What this task involves
Among the entries below, find the lines holding "Marinheiros" and copy them.

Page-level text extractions
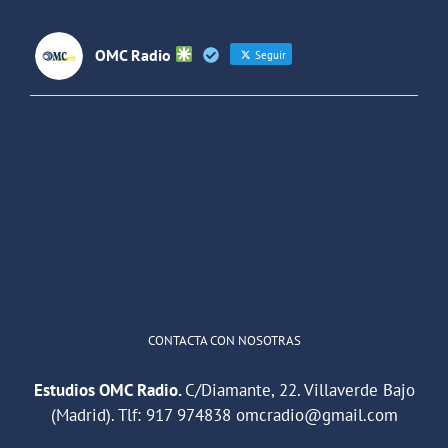
OMC Radio
Seguir
OMC Radio
@omc_radio
·
26 Feb
He publicado un episodio en
@ivoox
:
"Cuña de radio del IES Villaverde
#podcast
1
2
Twitter
Cargar más
CONTACTA CON NOSOTRAS
Estudios OMC Radio.
C/Diamante, 22. Villaverde Bajo
(Madrid). Tlf:
917 974838
omcradio@gmail.com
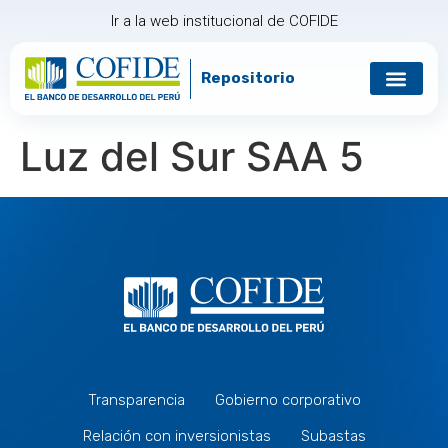
Ir a la web institucional de COFIDE
Repositorio
Luz del Sur SAA 5
Transparencia
Gobierno corporativo
Relación con inversionistas
Subastas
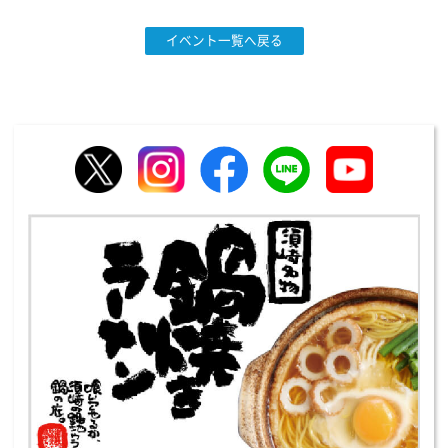
イベント一覧へ戻る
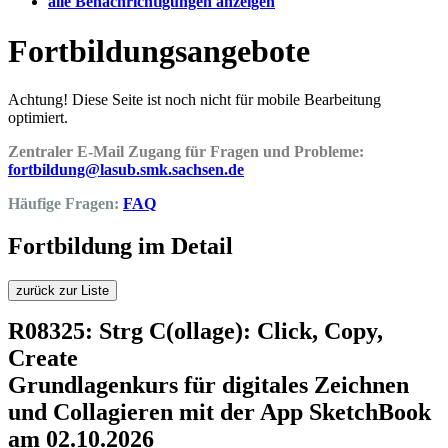
alle Benachrichtigungen anzeigen
Fortbildungsangebote
Achtung! Diese Seite ist noch nicht für mobile Bearbeitung
optimiert.
Zentraler E-Mail Zugang für Fragen und Probleme:
fortbildung@lasub.smk.sachsen.de
Häufige Fragen:
FAQ
Fortbildung im Detail
zurück zur Liste
R08325: Strg C(ollage): Click, Copy,
Create
Grundlagenkurs für digitales Zeichnen
und Collagieren mit der App SketchBook
am 02.10.2026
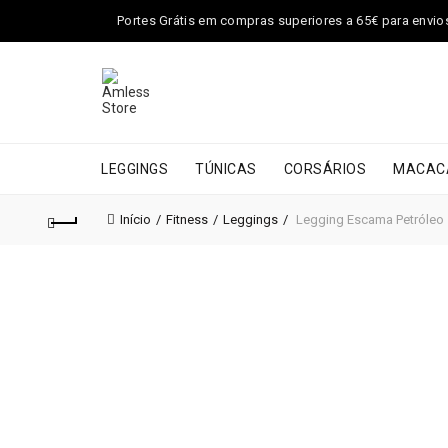
Portes Grátis em compras superiores a 65€ para envios 
LEGGINGS
TÚNICAS
CORSÁRIOS
MACAC
Início
Fitness
Leggings
Legging Escama Petróleo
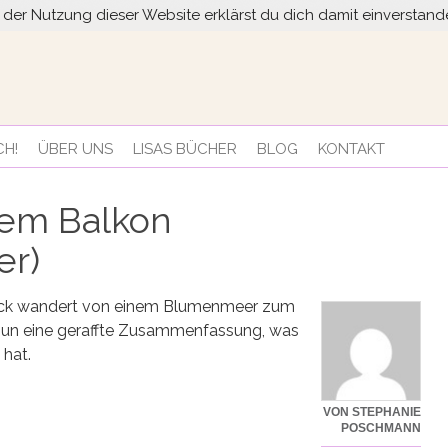
it der Nutzung dieser Website erklärst du dich damit einversta
CH!
ÜBER UNS
LISAS BÜCHER
BLOG
KONTAKT
em Balkon
er)
r Blick wandert von einem Blumenmeer zum
 nun eine geraffte Zusammenfassung, was
 hat.
VON STEPHANIE
POSCHMANN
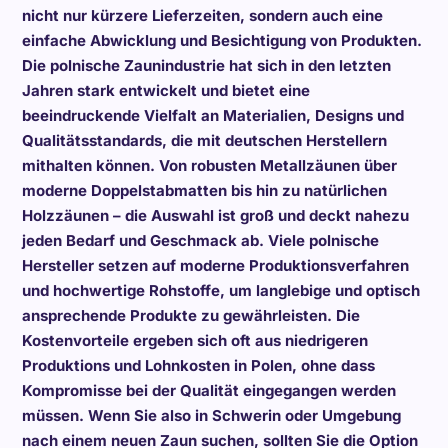
nicht nur kürzere Lieferzeiten, sondern auch eine
einfache Abwicklung und Besichtigung von Produkten.
Die polnische Zaunindustrie hat sich in den letzten
Jahren stark entwickelt und bietet eine
beeindruckende Vielfalt an Materialien, Designs und
Qualitätsstandards, die mit deutschen Herstellern
mithalten können. Von robusten Metallzäunen über
moderne Doppelstabmatten bis hin zu natürlichen
Holzzäunen – die Auswahl ist groß und deckt nahezu
jeden Bedarf und Geschmack ab. Viele polnische
Hersteller setzen auf moderne Produktionsverfahren
und hochwertige Rohstoffe, um langlebige und optisch
ansprechende Produkte zu gewährleisten. Die
Kostenvorteile ergeben sich oft aus niedrigeren
Produktions und Lohnkosten in Polen, ohne dass
Kompromisse bei der Qualität eingegangen werden
müssen. Wenn Sie also in Schwerin oder Umgebung
nach einem neuen Zaun suchen, sollten Sie die Option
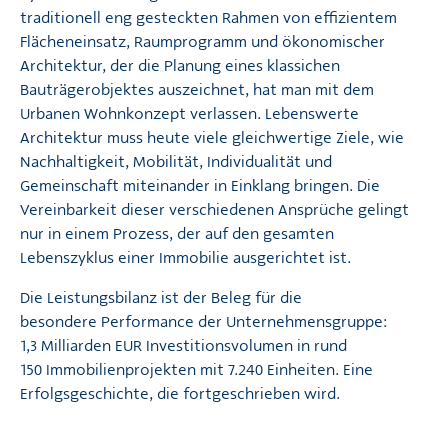
traditionell eng gesteckten Rahmen von effizientem
Flächeneinsatz, Raumprogramm und ökonomischer
Architektur, der die Planung eines klassichen
Bauträgerobjektes auszeichnet, hat man mit dem
Urbanen Wohnkonzept verlassen. Lebenswerte
Architektur muss heute viele gleichwertige Ziele, wie
Nachhaltigkeit, Mobilität, Individualität und
Gemeinschaft miteinander in Einklang bringen. Die
Vereinbarkeit dieser verschiedenen Ansprüche gelingt
nur in einem Prozess, der auf den gesamten
Lebenszyklus einer Immobilie ausgerichtet ist.
Die Leistungsbilanz ist der Beleg für die
besondere Performance der Unternehmensgruppe:
1,3 Milliarden EUR Investitionsvolumen in rund
150 Immobilienprojekten mit 7.240 Einheiten. Eine
Erfolgsgeschichte, die fortgeschrieben wird.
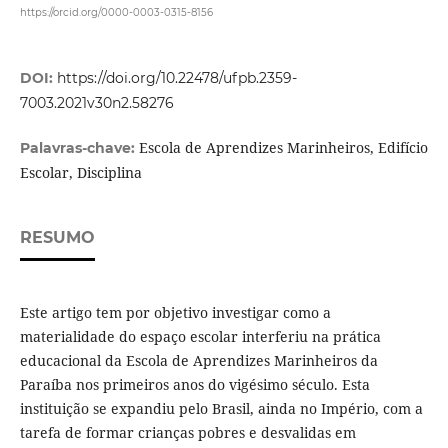
https://orcid.org/0000-0003-0315-8156
DOI:
https://doi.org/10.22478/ufpb.2359-
7003.2021v30n2.58276
Escola de Aprendizes Marinheiros, Edifício
Palavras-chave:
Escolar, Disciplina
RESUMO
Este artigo tem por objetivo investigar como a
materialidade do espaço escolar interferiu na prática
educacional da Escola de Aprendizes Marinheiros da
Paraíba nos primeiros anos do vigésimo século. Esta
instituição se expandiu pelo Brasil, ainda no Império, com a
tarefa de formar crianças pobres e desvalidas em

Output of the task
Escola de Aprendizes Marinheiros, Edifício
educacional da Escola de Aprendizes Marinheiros da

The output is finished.